I’m having trouble incorporating C into the equation for dv/dt. I can calculate C in the 1st one, but I can’t implement it into the main equation, and in the 2nd one, I can’t implement a piece-wise C into dv/dt.

from Solving Second Order Differential Equations in Python - ePythonGuru

from matplotlib import pyplot as plt
from scipy.integrate import odeint
import numpy as np

def f(u, x):
    return [u[1], (0.11551 - 0.002744 * 0.74 * (u[1])**2) / 0.2025]

y0 = [0, 0]
xs = np.linspace(0, 10, 100)
us = odeint(f, y0, xs)
ys = us[:, 0]

plt.plot(xs, ys, '-')  # Plot the line
plt.plot(xs, ys, 'r*')  # Plot the points
plt.xlabel('x values')
plt.ylabel('y values')
plt.title('Updated Plot Title')
plt.show()

from chatgpt lol

from scipy.integrate import odeint
import numpy as np
import matplotlib.pyplot as plt

# Function representing the modified differential equation
def model(v, t):
    # Calculate C based on the value of 3300v
    if 3300 * v < 10:
        C = 322 / (3300 * v)
    elif 10 < 3300 * v < 20000:
        C = 10**(3.02 - 1.89 * np.log(3300 * v) + 0.411 * (np.log(3300 * v))**2 - 0.033 * (np.log(3300 * v))**3)
    else:
        C = 0.74  
    
    # Your differential equation logic using v
    # For now, returning v itself without using C in the equation
    return 0.11551 / 0.2025

# Initial condition: v(0) = v0
v0 = 0.0  # Initial velocity value, change as needed

# Time points at which to solve for v (can be adjusted based on your requirements)
t_points = np.linspace(0, 10, 1000)  # Adjust the time range as needed

# Solve the modified differential equation
v_values = odeint(model, v0, t_points)

# Calculate s values using cumulative sum of v values and corresponding time points
s_values = np.cumsum(v_values.flatten()) * (t_points[1] - t_points[0])  # Integration sum

# Calculate C values based on v values
C_values = []
for v in v_values:
    v = v[0]
    if 3300 * v < 10:
        C = 322 / (3300 * v)
    elif 10 < 3300 * v < 20000:
        C = 10**(3.02 - 1.89 * np.log(3300 * v) + 0.411 * (np.log(3300 * v))**2 - 0.033 * (np.log(3300 * v))**3)
    else:
        C = 0  # Placeholder if conditions are not met
    C_values.append(C)

# Plotting t vs C, t vs s, and t vs v
plt.figure(figsize=(12, 8))

plt.subplot(311)
plt.plot(t_points, C_values, label='C')
plt.xlabel('Time')
plt.ylabel('C')
plt.legend()

plt.subplot(312)
plt.plot(t_points, s_values, label='s')
plt.xlabel('Time')
plt.ylabel('s')
plt.legend()

plt.subplot(313)
plt.plot(t_points, v_values, label='v')
plt.xlabel('Time')
plt.ylabel('v')
plt.legend()

plt.tight_layout()
plt.show()

# Print the s values
print("s values:")
for s in s_values:
    print(s)

C is just a function of v, so it seems to me you can rewrite the differential equation as

dv / dt = func(v)

and define func in terms of v based on the given conditions?

Perhaps looking at the doc of scipy.integrate.solve_ivp — SciPy v1.11.4 Manual would help? It gives an example where func is an exponential decay function, but in principle you can use any function.

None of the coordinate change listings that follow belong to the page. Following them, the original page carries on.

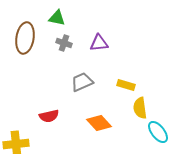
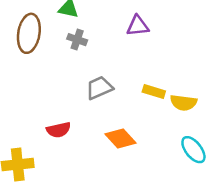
purple triangle: (99, 43) -> (138, 26), moved
yellow semicircle: (140, 108) -> (184, 103), moved, turned -75

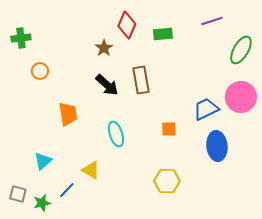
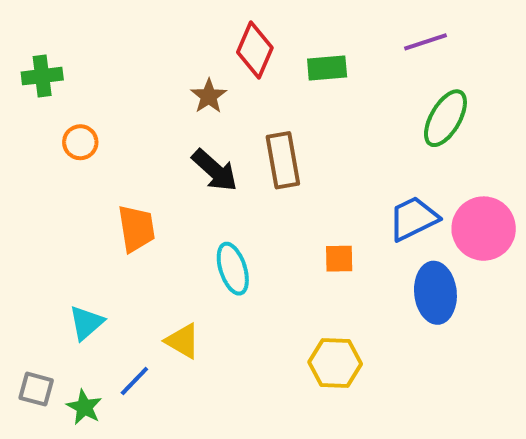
green ellipse: (241, 50) -> (445, 118), moved
pink circle: (241, 97) -> (484, 229), moved
green star: (42, 203) -> (84, 407), turned -30

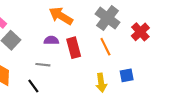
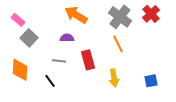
red cross: (140, 32) -> (151, 14), moved
red rectangle: (74, 48) -> (88, 60), moved
blue square: (127, 75) -> (151, 81), moved

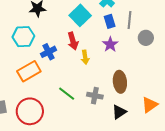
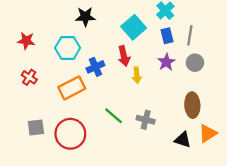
gray circle: (146, 38) -> (195, 63), moved
brown ellipse: (120, 82) -> (192, 105), moved
black triangle: (119, 112) -> (183, 140), moved, turned 49

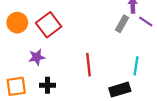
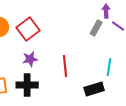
purple star: (37, 57) -> (30, 59), moved
black cross: (47, 85) -> (27, 85), size x1.5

Can you provide a screenshot of the equations in written form (non-code form)?
Would probably help to make sure that those viewing the equations are interpreting
them correctly.

dv/dt → acceleration

By the way:

(0.11551-0.002744C v^2)/0.2025 = dv/dt

Can best be written as (to get rid of the constant 0.2025 from the denominator):
dv/dt = 0.57042 - 0.01355Cv^2 (acceleration equation)

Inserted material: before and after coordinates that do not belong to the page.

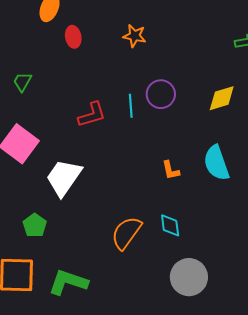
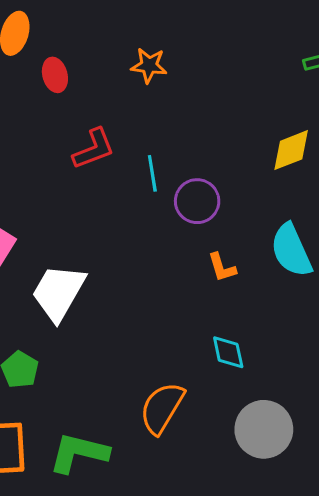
purple circle: (161, 94) -> (197, 201), moved
red L-shape: (92, 115) -> (94, 149), moved
orange semicircle: (126, 233) -> (162, 408), moved

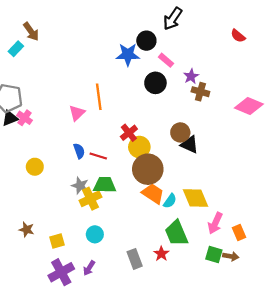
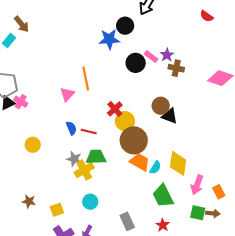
pink rectangle: (166, 60) -> (151, 56), moved
yellow diamond: (196, 198) -> (178, 163), turned 35
red star: (161, 254) -> (163, 225), moved

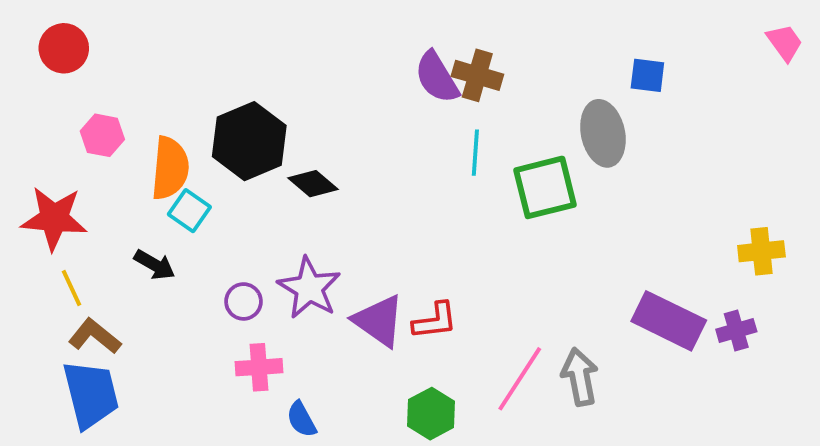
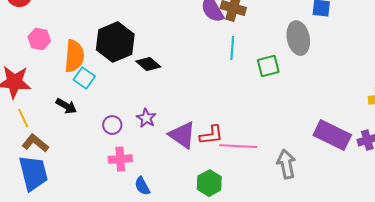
green square: (545, 187) -> (268, 66), size x0.7
purple star: (309, 288) -> (146, 118), size x0.6
pink line: (520, 379) -> (238, 146), moved, turned 60

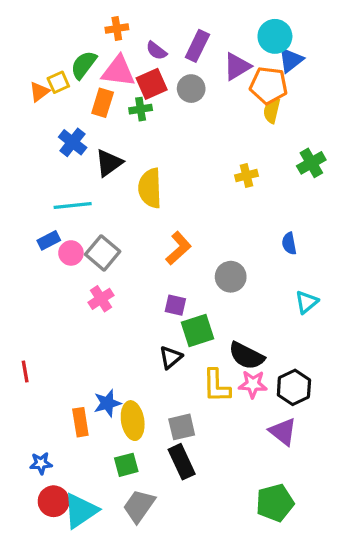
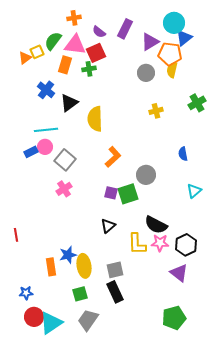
gray circle: (191, 89) -> (146, 73), moved
pink circle: (71, 253) -> (45, 147), moved
green square: (197, 330) -> (128, 194), moved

Three differential equations for acceleration for different values of C (boundary conditions):

1. dv/dt = 0.11551 - 0.001322v # Eq. 1 for C = 322/ (3300v) when 3300v<10
2. Eq. 2 - verify equation stated is correct and plug in for C - can’t really tell if correctly stated - provide screenshot of equation in written form (for 10<3300v<20000)
3. dv/dt = 0.1551 - 0.010027v^2 # Eq. 3 for C = 0.74 when 3300v>20000

Since you can plug in the C values into the velocity equation for the three different boundary
conditions beforehand, this will give you three differential equations to solve. Since C is a function
of v, this will get rid of C in the differential equations and they will all be a function of v. This
should greatly simplify your code for solving the three differential equations.